I Promise You Won't Learn A Thing From This Blog

The official blog for author Ashley Chappell. Check back every week for a few laughs at my expense or, if you know the love-hate process that is writing, commiseration.

Thursday, February 17, 2011

Frog Legs, and other tasty analogies...

"You're only fooling yourself." This is an old admonishment but I believe it holds true for every last one of us whether we want to admit it or not. Whether it's denial of an emotion, a weakness, or a problem at some point each of us has in some way lied to the world in an attempt to convince ourselves that a situation was anything other than what it appeared to be.

There are a number of possible reasons that we aren't honest with ourselves, but in my opinion many of these tie back to self preservation. This is one of the few true Darwinian characteristics left to us and, boy, do we know how to embrace it. First and foremost, it helps us maintain the illusion of control. For instance, it's not uncommon to find that comfort and routine have led you into a situation that has progressed beyond what you may have chosen at a different time. This is the old frog boiling analogy: if you dump a frog into a pot of boiling water he'll jump right out because he gets to assess the entire situation at once (because frogs are smart like that) and realizes that its not an ideal position for him to be in. But if you put him into room temperature water and slowly increase the temperature he'll chill out and enjoy the spa until we all have frog legs for dinner. The same is true for us in situational dilemmas (because we are apparently as smart as frogs). When we have the ability to look in from the outside and see all of the factors at once things are much clearer for us. But when we slowly put ourselves into the "pot", we have the ability to keep convincing ourselves that it's not getting too hot even when it starts to burn. The situation is clearly not out of our control by this point but for some reason staying in the pot sometimes seems less painful than getting out and trying to heal.

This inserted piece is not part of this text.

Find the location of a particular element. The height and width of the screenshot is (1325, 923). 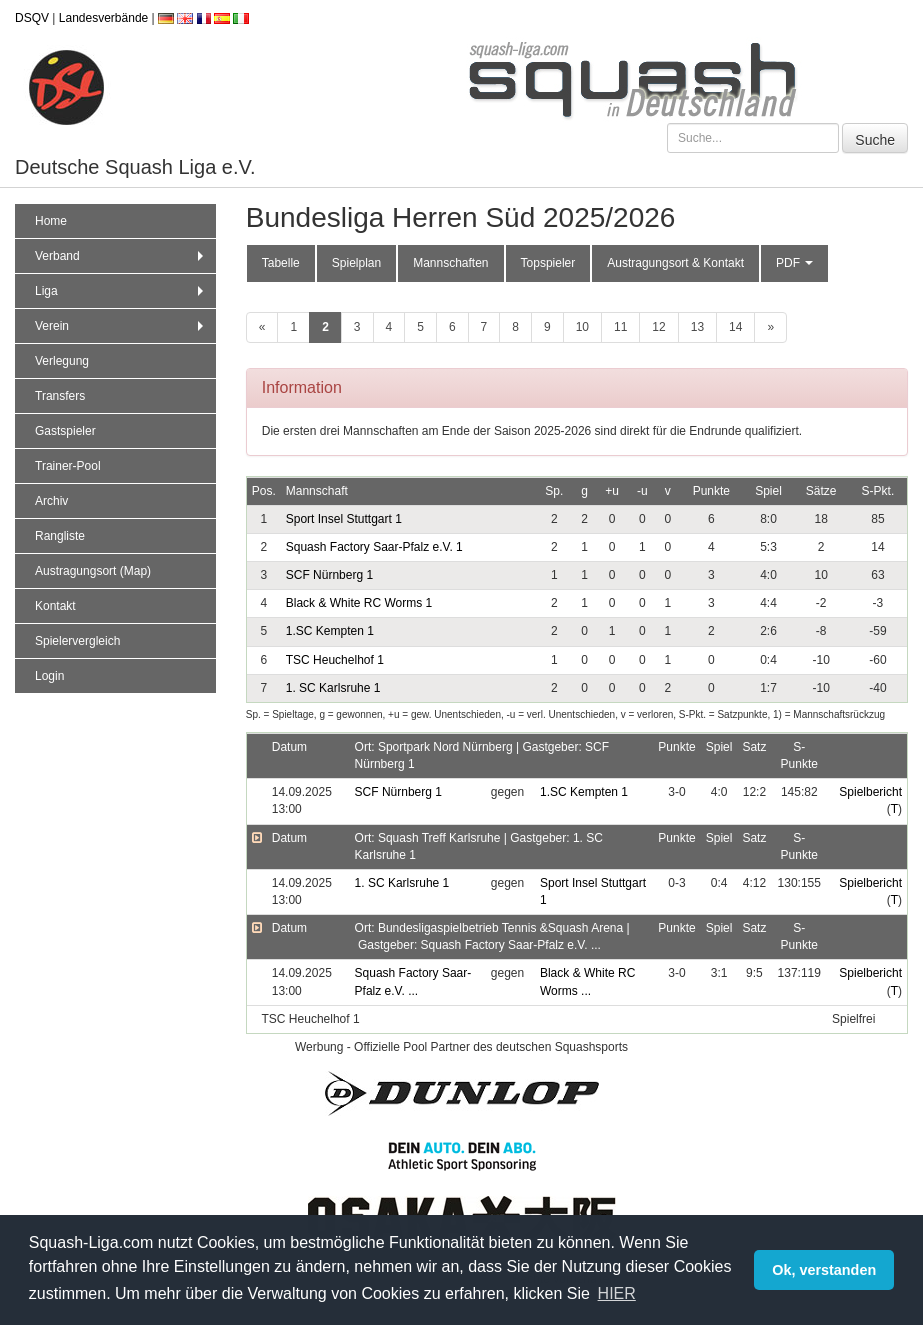 DSQV is located at coordinates (32, 18).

Another common self-preserving lie is the barrier we build around ourselves to guard from certain emotions. We can hide behind so many things; humor, distance, cruelty, sex, and even chastity. The method we use to keep people at arm's distance from us isn't so important as the why, but unfortunately once we've built that wall we're better at keeping ourselves out than the supposed enemy.

In a lot of ways, what keeps us from being the person that we want to be is the package of lies we've sold ourselves about who we already are and what we think we should be feeling. We all have an ideal of who and what we want to be and go to great strides to paint ourselves in that image. All it takes just once in a while is an honest mirror in front of us, whether it's someone we love or a total stranger that sees right through our bullshit, to shake something loose in us and help us better ourselves. Yet that confrontation doesn't come nearly as often as it should. It may not always feel good to hear, more likely it will never feel good, but I know I want that chance to become a better person, to be challenged and called on my own personal bullshit.

Sometimes I think we've just got to be knocked out of our own way to get back on track.